> **Task to complete**
When a line of the records contains "einen", copy it.

**** Data to process ****

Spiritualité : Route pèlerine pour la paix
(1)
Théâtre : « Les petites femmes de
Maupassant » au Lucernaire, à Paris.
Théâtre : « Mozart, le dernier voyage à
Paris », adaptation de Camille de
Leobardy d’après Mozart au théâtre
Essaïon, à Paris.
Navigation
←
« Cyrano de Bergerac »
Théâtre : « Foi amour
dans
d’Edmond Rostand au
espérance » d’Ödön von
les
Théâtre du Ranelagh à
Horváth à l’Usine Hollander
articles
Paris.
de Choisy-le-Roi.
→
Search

****
**** Data to process ****

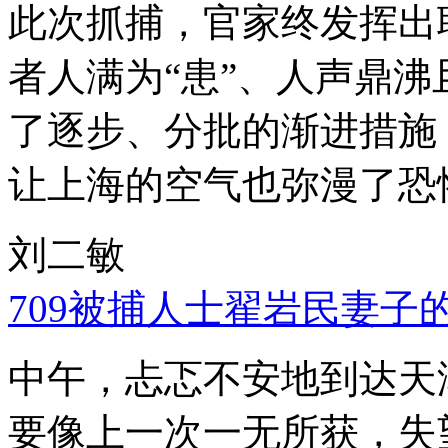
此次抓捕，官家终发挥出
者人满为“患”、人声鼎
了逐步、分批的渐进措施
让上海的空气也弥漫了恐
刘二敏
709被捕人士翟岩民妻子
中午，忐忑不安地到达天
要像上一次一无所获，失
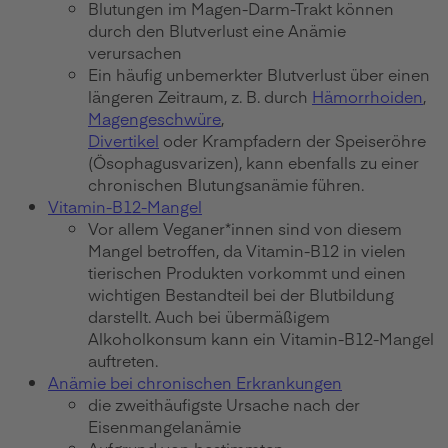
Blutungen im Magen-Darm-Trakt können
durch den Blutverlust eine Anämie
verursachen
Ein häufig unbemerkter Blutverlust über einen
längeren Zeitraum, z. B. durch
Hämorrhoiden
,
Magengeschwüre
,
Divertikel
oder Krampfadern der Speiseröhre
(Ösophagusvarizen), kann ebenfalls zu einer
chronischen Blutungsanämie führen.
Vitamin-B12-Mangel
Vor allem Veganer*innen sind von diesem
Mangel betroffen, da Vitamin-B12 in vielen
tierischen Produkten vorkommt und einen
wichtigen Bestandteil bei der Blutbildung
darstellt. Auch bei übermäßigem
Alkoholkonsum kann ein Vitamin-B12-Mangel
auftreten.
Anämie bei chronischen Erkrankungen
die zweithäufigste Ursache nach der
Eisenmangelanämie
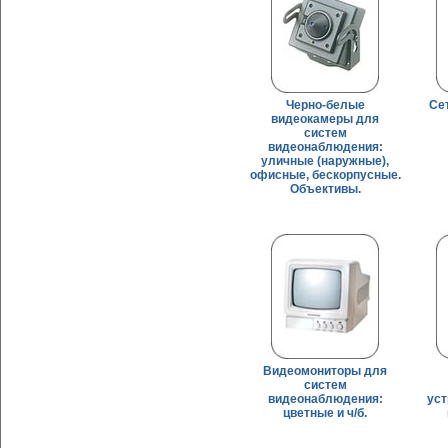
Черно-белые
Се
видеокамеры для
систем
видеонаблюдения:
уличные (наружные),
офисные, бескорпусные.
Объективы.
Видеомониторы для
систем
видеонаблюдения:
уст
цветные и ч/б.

****
**** Data to process ****

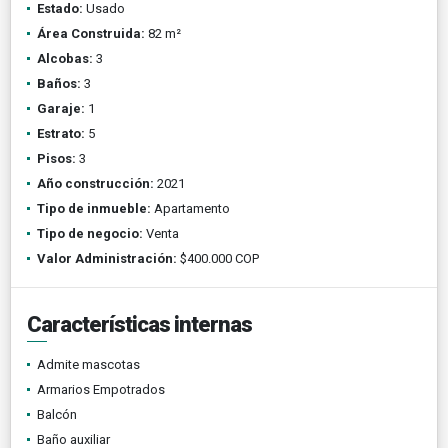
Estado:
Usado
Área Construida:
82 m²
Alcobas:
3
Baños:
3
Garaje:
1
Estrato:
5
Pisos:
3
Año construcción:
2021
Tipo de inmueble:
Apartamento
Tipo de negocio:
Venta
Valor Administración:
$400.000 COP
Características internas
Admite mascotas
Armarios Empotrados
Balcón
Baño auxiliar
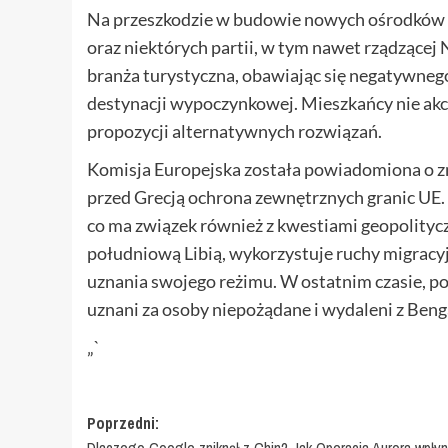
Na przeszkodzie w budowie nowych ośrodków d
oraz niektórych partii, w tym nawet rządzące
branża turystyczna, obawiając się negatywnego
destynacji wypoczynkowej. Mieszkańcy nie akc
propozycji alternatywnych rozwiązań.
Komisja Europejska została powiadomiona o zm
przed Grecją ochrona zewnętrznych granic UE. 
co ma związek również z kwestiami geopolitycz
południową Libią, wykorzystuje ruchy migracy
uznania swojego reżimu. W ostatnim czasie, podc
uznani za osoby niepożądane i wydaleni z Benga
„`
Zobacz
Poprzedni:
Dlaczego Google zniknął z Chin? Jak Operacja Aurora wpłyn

****

> **Exercise output**
Ein häufig unbemerkter Blutverlust über einen
tierischen Produkten vorkommt und einen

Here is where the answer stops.